Arguments in favor of hawkish Fed
In March, the Fed expectation median showed that interest rates should reach the level of 1.9% by the end of 2017. This value was decreased to 1.6% in June and then to 1.1% in September. Meanwhile, the Federal Reserve members were saying that there is a need for the fiscal policy actions, in order to revive the economic growth, as well as to increase productivity.
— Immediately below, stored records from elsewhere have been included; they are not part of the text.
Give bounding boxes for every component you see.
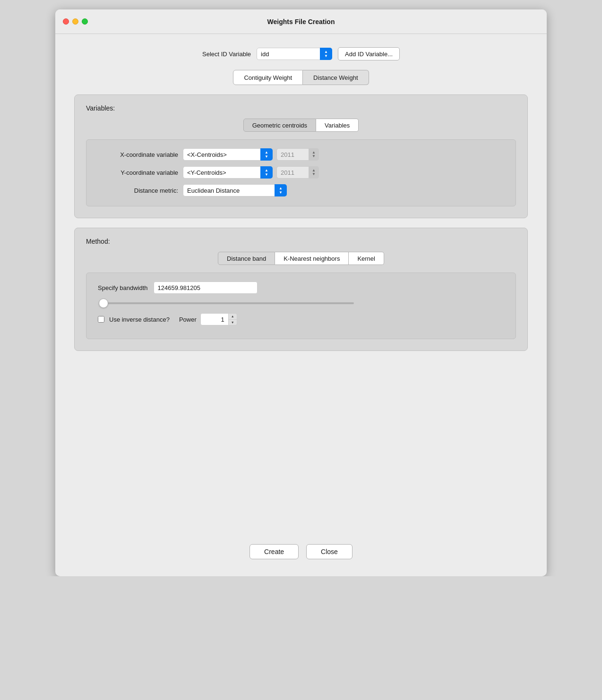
power-spinners[interactable]: ▲ ▼ [229,313,237,325]
tab-contiguity-weight[interactable]: Contiguity Weight [233,70,303,85]
method-section: Method: Distance band K-Nearest neighbor… [74,228,528,351]
y-year-select[interactable]: 2011 [276,166,319,179]
metric-select[interactable]: Euclidean Distance [183,184,287,196]
method-tabs-row: Distance band K-Nearest neighbors Kernel [86,252,516,265]
method-inner-panel: Specify bandwidth Use inverse distance? … [86,273,516,339]
power-label: Power [179,316,197,323]
add-id-variable-button[interactable]: Add ID Variable... [338,47,400,60]
main-tabs-row: Contiguity Weight Distance Weight [74,70,528,85]
x-year-select[interactable]: 2011 [276,148,319,161]
power-decrement-button[interactable]: ▼ [229,320,237,325]
bandwidth-label: Specify bandwidth [98,284,148,291]
main-window: Weights File Creation Select ID Variable… [55,9,547,576]
method-tab-kernel[interactable]: Kernel [349,252,384,265]
bandwidth-input[interactable] [154,282,258,294]
window-title: Weights File Creation [267,18,335,26]
method-section-label: Method: [86,238,516,245]
y-coordinate-select-wrap: <Y-Centroids> ▲ ▼ [183,166,273,179]
method-tab-k-nearest[interactable]: K-Nearest neighbors [275,252,349,265]
id-variable-label: Select ID Variable [202,51,251,58]
inverse-distance-row: Use inverse distance? Power ▲ ▼ [98,313,504,325]
y-year-select-wrap: 2011 ▲ ▼ [276,166,319,179]
method-tab-distance-band[interactable]: Distance band [218,252,275,265]
power-input-wrap: ▲ ▼ [200,313,237,325]
minimize-window-button[interactable] [72,18,78,25]
sub-tab-geometric-centroids[interactable]: Geometric centroids [243,119,316,132]
variables-inner-panel: X-coordinate variable <X-Centroids> ▲ ▼ … [86,139,516,206]
inverse-distance-label: Use inverse distance? [109,316,170,323]
variables-sub-tabs-row: Geometric centroids Variables [86,119,516,132]
y-coordinate-select[interactable]: <Y-Centroids> [183,166,273,179]
power-input[interactable] [200,313,229,325]
distance-metric-label: Distance metric: [98,187,178,194]
create-button[interactable]: Create [249,544,299,559]
bandwidth-row: Specify bandwidth [98,282,504,294]
x-coordinate-label: X-coordinate variable [98,151,178,158]
id-variable-row: Select ID Variable idd ▲ ▼ Add ID Variab… [74,47,528,60]
title-bar: Weights File Creation [55,9,547,34]
maximize-window-button[interactable] [82,18,88,25]
metric-select-wrap: Euclidean Distance ▲ ▼ [183,184,287,196]
close-button[interactable]: Close [306,544,353,559]
x-year-select-wrap: 2011 ▲ ▼ [276,148,319,161]
sub-tab-variables[interactable]: Variables [316,119,359,132]
traffic-lights [63,18,88,25]
inverse-distance-checkbox[interactable] [98,316,104,323]
tab-distance-weight[interactable]: Distance Weight [303,70,369,85]
footer: Create Close [55,535,547,576]
x-coordinate-row: X-coordinate variable <X-Centroids> ▲ ▼ … [98,148,504,161]
y-coordinate-row: Y-coordinate variable <Y-Centroids> ▲ ▼ … [98,166,504,179]
x-coordinate-select-wrap: <X-Centroids> ▲ ▼ [183,148,273,161]
id-variable-select[interactable]: idd [257,48,332,60]
variables-section-label: Variables: [86,104,516,112]
power-increment-button[interactable]: ▲ [229,314,237,320]
bandwidth-slider[interactable] [99,302,354,304]
y-coordinate-label: Y-coordinate variable [98,169,178,176]
id-select-wrapper: idd ▲ ▼ [257,48,332,60]
slider-row [98,299,504,306]
x-coordinate-select[interactable]: <X-Centroids> [183,148,273,161]
main-content: Select ID Variable idd ▲ ▼ Add ID Variab… [55,34,547,535]
power-wrap: Power ▲ ▼ [179,313,237,325]
close-window-button[interactable] [63,18,69,25]
variables-section: Variables: Geometric centroids Variables… [74,94,528,218]
distance-metric-row: Distance metric: Euclidean Distance ▲ ▼ [98,184,504,196]
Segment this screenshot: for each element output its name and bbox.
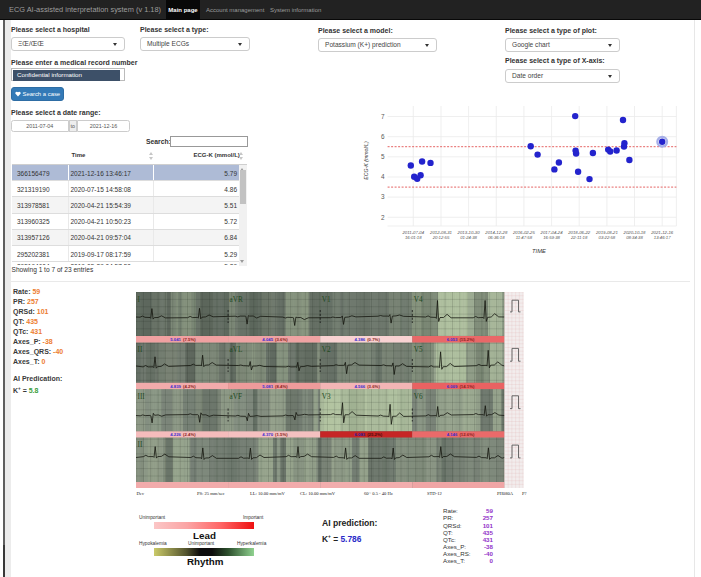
svg-text:2018-06-22: 2018-06-22 (567, 230, 591, 235)
svg-text:01:24:38: 01:24:38 (460, 235, 477, 240)
svg-text:(4.2%): (4.2%) (183, 384, 196, 389)
svg-text:4.839: 4.839 (170, 384, 181, 389)
svg-text:4.146: 4.146 (447, 432, 458, 437)
svg-text:6: 6 (381, 133, 385, 140)
svg-text:PS: 25 mm/sec: PS: 25 mm/sec (197, 491, 225, 496)
svg-text:16:01:18: 16:01:18 (405, 235, 422, 240)
svg-text:16:59:38: 16:59:38 (543, 235, 560, 240)
svg-text:V3: V3 (322, 393, 331, 401)
svg-text:(25.2%): (25.2%) (367, 432, 383, 437)
svg-text:(15.2%): (15.2%) (459, 337, 475, 342)
svg-text:2019-08-21: 2019-08-21 (595, 230, 619, 235)
svg-text:4.370: 4.370 (262, 432, 273, 437)
svg-text:2013-10-30: 2013-10-30 (457, 230, 481, 235)
svg-text:2017-04-24: 2017-04-24 (540, 230, 564, 235)
svg-text:7: 7 (381, 113, 385, 120)
svg-text:2016-02-25: 2016-02-25 (512, 230, 536, 235)
svg-text:V6: V6 (414, 393, 423, 401)
svg-text:V4: V4 (414, 296, 423, 304)
svg-text:2014-12-28: 2014-12-28 (484, 230, 508, 235)
svg-text:13:46:17: 13:46:17 (654, 235, 671, 240)
svg-text:4.045: 4.045 (262, 337, 273, 342)
svg-text:II: II (138, 346, 143, 354)
svg-text:V2: V2 (322, 346, 331, 354)
svg-text:PH080A: PH080A (497, 491, 514, 496)
svg-text:3: 3 (381, 193, 385, 200)
svg-text:aVR: aVR (230, 296, 243, 304)
svg-text:20:12:55: 20:12:55 (432, 235, 450, 240)
svg-text:5: 5 (381, 153, 385, 160)
svg-text:(2.4%): (2.4%) (183, 432, 196, 437)
svg-text:11:47:58: 11:47:58 (516, 235, 533, 240)
svg-text:4.386: 4.386 (354, 337, 365, 342)
svg-text:aVF: aVF (230, 393, 242, 401)
svg-text:aVL: aVL (230, 346, 243, 354)
svg-text:(1.5%): (1.5%) (275, 432, 288, 437)
svg-text:4.566: 4.566 (354, 384, 365, 389)
svg-text:4: 4 (381, 173, 385, 180)
svg-text:08:34:38: 08:34:38 (626, 235, 643, 240)
svg-text:TIME: TIME (532, 248, 546, 254)
svg-text:2020-10-18: 2020-10-18 (623, 230, 647, 235)
svg-text:(0.7%): (0.7%) (367, 337, 380, 342)
svg-text:II: II (138, 441, 143, 449)
svg-text:2012-08-31: 2012-08-31 (429, 230, 453, 235)
svg-text:(3.6%): (3.6%) (275, 337, 288, 342)
svg-text:P?: P? (522, 491, 527, 496)
svg-text:6.053: 6.053 (447, 337, 458, 342)
svg-text:(3.6%): (3.6%) (367, 384, 380, 389)
svg-text:03:22:58: 03:22:58 (599, 235, 616, 240)
svg-text:V1: V1 (322, 296, 331, 304)
svg-text:5.081: 5.081 (262, 384, 273, 389)
svg-text:2011-07-04: 2011-07-04 (401, 230, 424, 235)
svg-text:LL: 10.00 mm/mV: LL: 10.00 mm/mV (250, 491, 286, 496)
svg-text:60~ 0.5 - 40 Hz: 60~ 0.5 - 40 Hz (364, 491, 393, 496)
svg-text:III: III (138, 393, 146, 401)
svg-text:(7.5%): (7.5%) (183, 337, 196, 342)
svg-text:(8.4%): (8.4%) (275, 384, 288, 389)
svg-text:V5: V5 (414, 346, 423, 354)
svg-text:6.009: 6.009 (447, 384, 458, 389)
svg-text:22:11:18: 22:11:18 (570, 235, 588, 240)
svg-text:6.083: 6.083 (354, 432, 365, 437)
svg-text:4.226: 4.226 (170, 432, 181, 437)
svg-text:(14.1%): (14.1%) (459, 384, 475, 389)
svg-text:ECG-K (mmol/L): ECG-K (mmol/L) (363, 141, 369, 180)
svg-text:CL: 10.00 mm/mV: CL: 10.00 mm/mV (300, 491, 336, 496)
svg-text:Dev: Dev (137, 491, 145, 496)
svg-text:(12.6%): (12.6%) (459, 432, 475, 437)
svg-text:2: 2 (381, 214, 385, 221)
svg-text:STD-12: STD-12 (427, 491, 443, 496)
svg-text:06:36:18: 06:36:18 (488, 235, 505, 240)
svg-text:2021-12-16: 2021-12-16 (650, 230, 674, 235)
svg-text:5.041: 5.041 (170, 337, 181, 342)
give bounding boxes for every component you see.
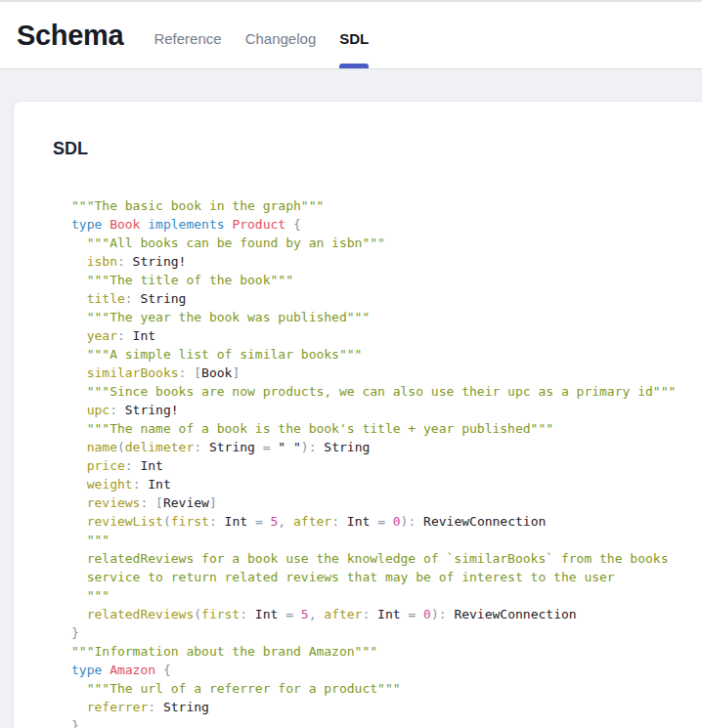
code-token-pun: [ (155, 495, 163, 510)
code-token-fld: similarBooks (87, 365, 179, 380)
code-token-kw: type (71, 663, 102, 677)
code-token-pln: Int (247, 607, 285, 621)
code-token-pun: = (255, 514, 263, 529)
code-token-pun: : (125, 458, 133, 473)
code-token-pun: ): (431, 607, 447, 621)
code-token-pln (71, 495, 87, 510)
code-token-pun: : (117, 254, 125, 269)
code-token-pln: Int (133, 458, 163, 473)
code-token-doc: """The url of a referrer for a product""… (71, 681, 401, 696)
code-token-pln: Int (125, 328, 155, 343)
code-token-pun: : (148, 700, 155, 714)
code-token-doc: """ (71, 588, 110, 603)
code-token-fld: isbn (87, 254, 117, 269)
code-token-pun: = (377, 514, 385, 529)
code-token-doc: """The name of a book is the book's titl… (71, 421, 553, 436)
card-heading: SDL (53, 137, 702, 160)
code-line: service to return related reviews that m… (71, 568, 702, 586)
code-token-pln: Int (217, 514, 255, 529)
sdl-code: """The basic book in the graph"""type Bo… (71, 196, 702, 728)
code-token-fld: price (87, 458, 125, 473)
code-token-pln (293, 607, 301, 621)
code-token-pun: ] (232, 365, 240, 380)
code-token-pln: String! (125, 254, 187, 269)
code-token-pln (71, 254, 87, 269)
code-line: relatedReviews for a book use the knowle… (71, 549, 702, 568)
code-line: """All books can be found by an isbn""" (71, 234, 702, 252)
code-token-pln: Review (163, 495, 209, 510)
sdl-card: SDL """The basic book in the graph"""typ… (13, 101, 702, 728)
code-line: } (71, 623, 702, 642)
code-token-doc: """Since books are now products, we can … (71, 384, 676, 399)
code-token-pun: = (263, 440, 271, 454)
code-line: """ (71, 531, 702, 549)
page-header: Schema ReferenceChangelogSDL (0, 2, 702, 69)
code-token-pun: } (71, 718, 79, 728)
code-token-pun: : (117, 328, 125, 343)
code-token-pln (71, 291, 87, 306)
code-line: type Amazon { (71, 661, 702, 679)
code-token-pln (148, 495, 155, 510)
code-line: year: Int (71, 326, 702, 345)
code-line: """The url of a referrer for a product""… (71, 679, 702, 698)
code-token-pun: : (194, 440, 201, 454)
code-line: """The title of the book""" (71, 271, 702, 289)
code-token-fld: referrer (87, 700, 149, 714)
code-token-pun: ( (117, 440, 125, 454)
code-token-pln: Book (201, 365, 232, 380)
code-token-pln (71, 458, 87, 473)
code-line: weight: Int (71, 475, 702, 493)
code-token-pun: : (240, 607, 247, 621)
code-token-pln: " " (271, 440, 301, 454)
code-token-doc: service to return related reviews that m… (71, 570, 615, 584)
code-token-pln (71, 365, 87, 380)
code-line: type Book implements Product { (71, 215, 702, 234)
code-token-num: 0 (393, 514, 401, 529)
code-token-fld: year (87, 328, 117, 343)
code-token-doc: """A simple list of similar books""" (71, 347, 362, 362)
code-token-fld: first (171, 514, 209, 529)
code-token-pun: : (125, 291, 133, 306)
tab-changelog[interactable]: Changelog (245, 2, 317, 68)
code-token-pln (263, 514, 271, 529)
code-line: title: String (71, 289, 702, 308)
code-token-pun: ): (301, 440, 317, 454)
code-token-num: 5 (301, 607, 309, 621)
code-token-pun: ( (163, 514, 171, 529)
code-token-doc: """The basic book in the graph""" (71, 198, 324, 213)
code-line: isbn: String! (71, 252, 702, 271)
code-token-fld: weight (87, 477, 133, 492)
code-token-pun: , (278, 514, 285, 529)
code-token-pln: Int (140, 477, 170, 492)
active-tab-underline (339, 64, 369, 68)
tab-reference[interactable]: Reference (154, 2, 221, 68)
page-title: Schema (17, 20, 123, 52)
code-token-pln: String (155, 700, 209, 714)
code-token-pln (155, 663, 163, 677)
code-token-pln (416, 607, 423, 621)
code-token-pln (71, 328, 87, 343)
code-token-kw: implements (148, 217, 224, 232)
tabs: ReferenceChangelogSDL (154, 2, 369, 68)
code-token-tn: Product (232, 217, 285, 232)
code-token-num: 0 (423, 607, 431, 621)
code-token-doc: """All books can be found by an isbn""" (71, 236, 385, 250)
code-token-doc: """The year the book was published""" (71, 310, 370, 324)
code-token-pun: [ (194, 365, 201, 380)
code-line: reviewList(first: Int = 5, after: Int = … (71, 512, 702, 531)
code-token-pln: Int (339, 514, 377, 529)
code-token-fld: after (324, 607, 362, 621)
code-token-pln (71, 514, 87, 529)
code-token-kw: type (71, 217, 102, 232)
code-line: reviews: [Review] (71, 493, 702, 512)
code-line: """The year the book was published""" (71, 308, 702, 326)
code-line: similarBooks: [Book] (71, 364, 702, 382)
code-line: """Information about the brand Amazon""" (71, 642, 702, 661)
tab-sdl[interactable]: SDL (339, 2, 369, 68)
code-token-pln (71, 403, 87, 417)
code-token-pun: ( (194, 607, 201, 621)
code-token-pln (285, 514, 293, 529)
code-token-pln (102, 217, 110, 232)
code-token-fld: first (201, 607, 240, 621)
code-token-pun: { (163, 663, 171, 677)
However, this is the first time in many years that the economy may actually receive a strong fiscal support. There is a large chance that the Republican administration will at least implement a portion of Trump’s postulates from the presidential campaign (decrease in taxes for enterprises and wealthy households, decrease in regulations, increase in infrastructural expenses). According to the OECD studies, this could increase the economic growth to 3% in 2018. This is 1 percentage point more than the Fed estimated in September.
However, it’s worth noting that not only the announcement of fiscal actions speaks in favor of hawkish Fed. The base case inflation nears the Federal Reserve goal, the labor market shows that the American economy is basically at the moment of full employment, accelerating indexes (ISM for services, as well as for industry) and the consumer sentiment index is at its maximum (according to Conference Board, as well as to the University of Michigan). This goes to show that the economy is currently developing according to its potential and that a strong fiscal support may increase the risk of a slight economic overheat.
We can currently ignore the arguments of the strong dollar, as well as of high financing costs that could wear-off the economic growth. The dollar’s strength is a result of positive economic trends (perspective of higher economic growth), instead of negative crisis tendencies, as well as of the capital’s escape to safe coasts. Worse conditions for enterprises should be compensated with higher incomes from increasing income.
We must also keep in mind that higher interest rates give the Federal Reserve space for creating the future monetary policy. This is a good moment to take advantage of this situation and suggest a more steep path for interest rates. This is especially taking into consideration that the market basically demands it (the recent increase in profitability of treasury bonds).
In conclusion, we think that there is a large chance for a suggestion of three rate hikes (by 25 base case points each) in 2017 by the Federal Reserve. Even if this doesn’t happen, there will be some hawkish elements in this meeting, which will suggest a more restrictive approach in the future. This should be a positive signal for the dollar for the forthcoming weeks.
Slight growth on zloty
The zloty’s value increased slightly at noon. The EUR/USD went down to the area of 4.44 and the dollar is below 4.20 PLN. Slight growth was also observed on the PLN/HUF. The trade on the zloty should be relatively calm in the forthcoming hours, due to the fact that investors will most likely avoid larger moves before the FOMC meeting.
If the FOMC message is relatively hawkish, this may be unfavorable for the zloty. The EUR/PLN would return to the range of 4.45-4.50 and the USD/PLN would reach the range of 4.25-4.30. However, we don’t expect the EUR/PLN to remain above the 4.45 level for long. Moreover, if the Fed sustains its dovish attitude, the EUR/PLN and the USD/PLN may decline to 4.40 and 4.10, respectively.